Task goal>
Give back the full data, unchanged and complete.
Segment Start: Supplied material
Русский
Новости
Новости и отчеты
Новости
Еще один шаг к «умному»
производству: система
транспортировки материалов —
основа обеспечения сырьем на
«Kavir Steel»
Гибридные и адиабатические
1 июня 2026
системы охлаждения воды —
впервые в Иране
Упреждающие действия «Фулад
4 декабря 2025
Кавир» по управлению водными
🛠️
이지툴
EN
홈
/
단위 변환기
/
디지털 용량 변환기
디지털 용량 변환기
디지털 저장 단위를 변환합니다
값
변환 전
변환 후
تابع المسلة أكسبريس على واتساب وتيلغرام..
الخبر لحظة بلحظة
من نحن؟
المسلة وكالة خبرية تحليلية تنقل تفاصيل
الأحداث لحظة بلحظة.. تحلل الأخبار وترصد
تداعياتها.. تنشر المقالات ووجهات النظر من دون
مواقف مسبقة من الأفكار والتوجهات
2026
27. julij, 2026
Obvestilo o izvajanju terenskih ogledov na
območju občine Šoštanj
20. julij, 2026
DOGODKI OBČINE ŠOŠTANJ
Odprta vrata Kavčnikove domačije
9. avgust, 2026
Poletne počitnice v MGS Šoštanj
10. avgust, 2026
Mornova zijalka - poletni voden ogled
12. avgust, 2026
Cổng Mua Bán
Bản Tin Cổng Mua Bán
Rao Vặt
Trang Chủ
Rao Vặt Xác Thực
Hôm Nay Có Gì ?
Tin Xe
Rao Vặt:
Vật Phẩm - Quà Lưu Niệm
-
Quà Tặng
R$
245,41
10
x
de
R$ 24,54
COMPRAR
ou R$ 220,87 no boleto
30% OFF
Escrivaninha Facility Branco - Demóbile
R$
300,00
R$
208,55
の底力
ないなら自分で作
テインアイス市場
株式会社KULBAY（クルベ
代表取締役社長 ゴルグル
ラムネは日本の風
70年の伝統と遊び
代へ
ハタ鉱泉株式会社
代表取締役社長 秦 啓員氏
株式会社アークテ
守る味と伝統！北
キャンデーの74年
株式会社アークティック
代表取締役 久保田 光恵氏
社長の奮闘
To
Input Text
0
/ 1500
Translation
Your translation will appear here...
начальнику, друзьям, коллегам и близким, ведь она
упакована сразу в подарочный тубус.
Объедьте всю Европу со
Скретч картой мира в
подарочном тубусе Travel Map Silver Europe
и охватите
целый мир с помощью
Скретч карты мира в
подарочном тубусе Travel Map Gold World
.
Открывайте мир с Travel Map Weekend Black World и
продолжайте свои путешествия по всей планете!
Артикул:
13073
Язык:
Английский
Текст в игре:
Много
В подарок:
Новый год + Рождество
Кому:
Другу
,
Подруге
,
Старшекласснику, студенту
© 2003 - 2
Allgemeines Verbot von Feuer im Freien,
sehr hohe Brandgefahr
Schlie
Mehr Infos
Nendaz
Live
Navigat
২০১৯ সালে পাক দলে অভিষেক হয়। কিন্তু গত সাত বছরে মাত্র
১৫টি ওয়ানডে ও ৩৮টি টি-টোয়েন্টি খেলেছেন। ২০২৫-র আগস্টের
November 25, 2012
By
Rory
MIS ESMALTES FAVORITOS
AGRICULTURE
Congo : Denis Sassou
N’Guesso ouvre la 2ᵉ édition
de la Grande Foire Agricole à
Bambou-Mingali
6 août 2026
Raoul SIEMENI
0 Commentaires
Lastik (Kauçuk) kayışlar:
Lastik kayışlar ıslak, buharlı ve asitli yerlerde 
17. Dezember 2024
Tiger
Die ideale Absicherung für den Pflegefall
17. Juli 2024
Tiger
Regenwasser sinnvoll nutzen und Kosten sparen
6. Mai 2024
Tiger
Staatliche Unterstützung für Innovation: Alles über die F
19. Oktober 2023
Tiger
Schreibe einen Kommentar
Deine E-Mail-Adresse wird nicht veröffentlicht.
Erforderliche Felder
Segment End: Supplied material
Result>
Русский
Новости
Новости и отчеты
Новости
Еще один шаг к «умному»
производству: система
транспортировки материалов —
основа обеспечения сырьем на
«Kavir Steel»
Гибридные и адиабатические
1 июня 2026
системы охлаждения воды —
впервые в Иране
Упреждающие действия «Фулад
4 декабря 2025
Кавир» по управлению водными
🛠️
이지툴
EN
홈
/
단위 변환기
/
디지털 용량 변환기
디지털 용량 변환기
디지털 저장 단위를 변환합니다
값
변환 전
변환 후
تابع المسلة أكسبريس على واتساب وتيلغرام..
الخبر لحظة بلحظة
من نحن؟
المسلة وكالة خبرية تحليلية تنقل تفاصيل
الأحداث لحظة بلحظة.. تحلل الأخبار وترصد
تداعياتها.. تنشر المقالات ووجهات النظر من دون
مواقف مسبقة من الأفكار والتوجهات
2026
27. julij, 2026
Obvestilo o izvajanju terenskih ogledov na
območju občine Šoštanj
20. julij, 2026
DOGODKI OBČINE ŠOŠTANJ
Odprta vrata Kavčnikove domačije
9. avgust, 2026
Poletne počitnice v MGS Šoštanj
10. avgust, 2026
Mornova zijalka - poletni voden ogled
12. avgust, 2026
Cổng Mua Bán
Bản Tin Cổng Mua Bán
Rao Vặt
Trang Chủ
Rao Vặt Xác Thực
Hôm Nay Có Gì ?
Tin Xe
Rao Vặt:
Vật Phẩm - Quà Lưu Niệm
-
Quà Tặng
R$
245,41
10
x
de
R$ 24,54
COMPRAR
ou R$ 220,87 no boleto
30% OFF
Escrivaninha Facility Branco - Demóbile
R$
300,00
R$
208,55
の底力
ないなら自分で作
テインアイス市場
株式会社KULBAY（クルベ
代表取締役社長 ゴルグル
ラムネは日本の風
70年の伝統と遊び
代へ
ハタ鉱泉株式会社
代表取締役社長 秦 啓員氏
株式会社アークテ
守る味と伝統！北
キャンデーの74年
株式会社アークティック
代表取締役 久保田 光恵氏
社長の奮闘
To
Input Text
0
/ 1500
Translation
Your translation will appear here...
начальнику, друзьям, коллегам и близким, ведь она
упакована сразу в подарочный тубус.
Объедьте всю Европу со
Скретч картой мира в
подарочном тубусе Travel Map Silver Europe
и охватите
целый мир с помощью
Скретч карты мира в
подарочном тубусе Travel Map Gold World
.
Открывайте мир с Travel Map Weekend Black World и
продолжайте свои путешествия по всей планете!
Артикул:
13073
Язык:
Английский
Текст в игре:
Много
В подарок:
Новый год + Рождество
Кому:
Другу
,
Подруге
,
Старшекласснику, студенту
© 2003 - 2
Allgemeines Verbot von Feuer im Freien,
sehr hohe Brandgefahr
Schlie
Mehr Infos
Nendaz
Live
Navigat
২০১৯ সালে পাক দলে অভিষেক হয়। কিন্তু গত সাত বছরে মাত্র
১৫টি ওয়ানডে ও ৩৮টি টি-টোয়েন্টি খেলেছেন। ২০২৫-র আগস্টের
November 25, 2012
By
Rory
MIS ESMALTES FAVORITOS
AGRICULTURE
Congo : Denis Sassou
N’Guesso ouvre la 2ᵉ édition
de la Grande Foire Agricole à
Bambou-Mingali
6 août 2026
Raoul SIEMENI
0 Commentaires
Lastik (Kauçuk) kayışlar:
Lastik kayışlar ıslak, buharlı ve asitli yerlerde 
17. Dezember 2024
Tiger
Die ideale Absicherung für den Pflegefall
17. Juli 2024
Tiger
Regenwasser sinnvoll nutzen und Kosten sparen
6. Mai 2024
Tiger
Staatliche Unterstützung für Innovation: Alles über die F
19. Oktober 2023
Tiger
Schreibe einen Kommentar
Deine E-Mail-Adresse wird nicht veröffentlicht.
Erforderliche Felder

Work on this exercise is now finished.